(Recorded data)
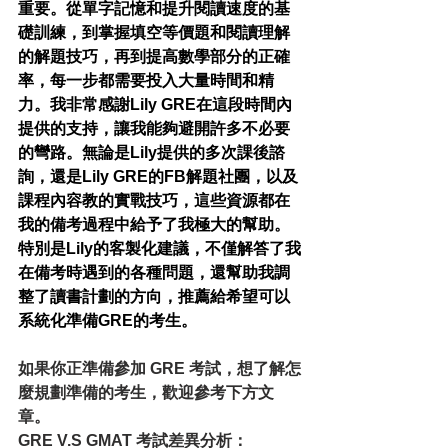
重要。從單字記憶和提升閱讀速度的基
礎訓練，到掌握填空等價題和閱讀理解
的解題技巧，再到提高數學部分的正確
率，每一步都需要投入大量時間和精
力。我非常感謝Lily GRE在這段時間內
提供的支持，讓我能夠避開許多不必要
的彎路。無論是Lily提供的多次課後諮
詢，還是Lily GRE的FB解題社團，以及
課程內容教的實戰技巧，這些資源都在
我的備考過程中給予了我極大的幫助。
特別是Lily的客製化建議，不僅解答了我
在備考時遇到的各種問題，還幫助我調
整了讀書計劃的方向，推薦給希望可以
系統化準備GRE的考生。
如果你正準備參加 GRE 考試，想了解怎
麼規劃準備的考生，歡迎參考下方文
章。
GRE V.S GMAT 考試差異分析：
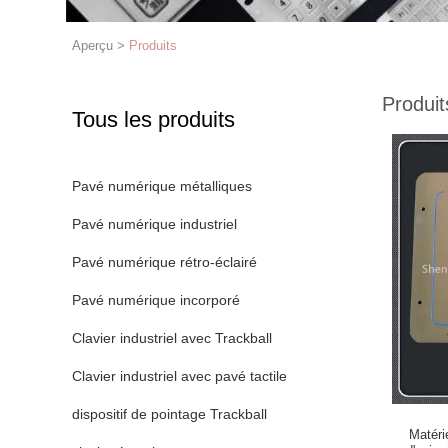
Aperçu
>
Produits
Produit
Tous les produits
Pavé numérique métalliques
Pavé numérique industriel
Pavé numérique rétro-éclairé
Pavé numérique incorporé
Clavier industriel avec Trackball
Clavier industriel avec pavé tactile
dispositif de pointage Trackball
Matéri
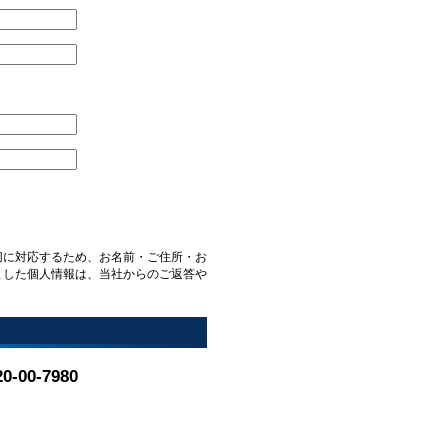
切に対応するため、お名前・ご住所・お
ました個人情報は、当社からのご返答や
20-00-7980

==

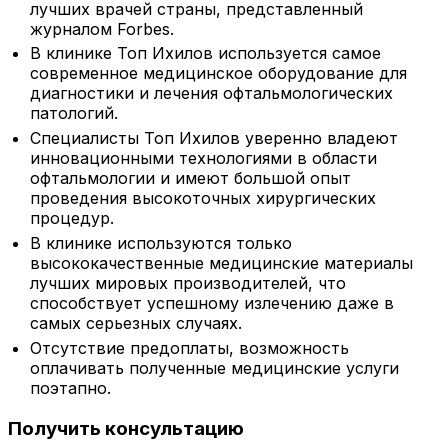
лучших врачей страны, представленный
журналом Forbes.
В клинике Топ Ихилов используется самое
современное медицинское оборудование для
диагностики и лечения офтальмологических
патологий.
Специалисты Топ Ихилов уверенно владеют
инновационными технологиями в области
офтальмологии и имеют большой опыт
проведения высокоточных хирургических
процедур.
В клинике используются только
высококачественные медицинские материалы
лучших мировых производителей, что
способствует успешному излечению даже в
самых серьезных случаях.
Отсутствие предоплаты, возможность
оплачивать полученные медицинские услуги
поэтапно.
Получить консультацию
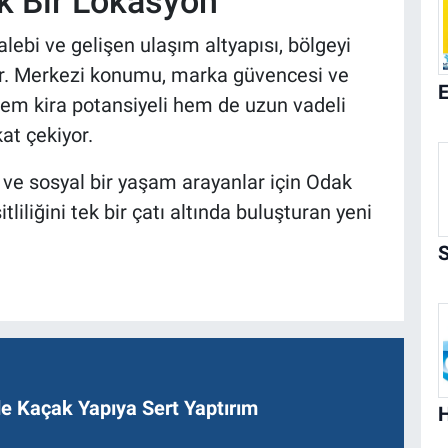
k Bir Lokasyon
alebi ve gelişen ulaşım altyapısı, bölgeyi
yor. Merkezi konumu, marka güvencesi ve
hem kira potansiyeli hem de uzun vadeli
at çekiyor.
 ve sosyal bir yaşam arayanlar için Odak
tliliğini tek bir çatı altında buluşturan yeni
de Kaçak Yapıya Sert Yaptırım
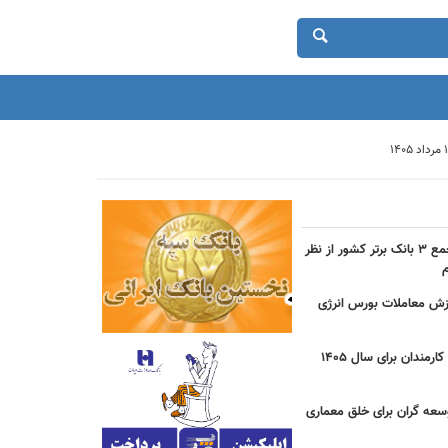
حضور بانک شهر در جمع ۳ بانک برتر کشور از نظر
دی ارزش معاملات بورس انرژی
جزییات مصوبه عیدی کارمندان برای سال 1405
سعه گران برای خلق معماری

Activity » Pull together all lines from the data that mention the word "برای".

Exercise solution »
جزییات مصوبه عیدی کارمندان برای سال 1405
سعه گران برای خلق معماری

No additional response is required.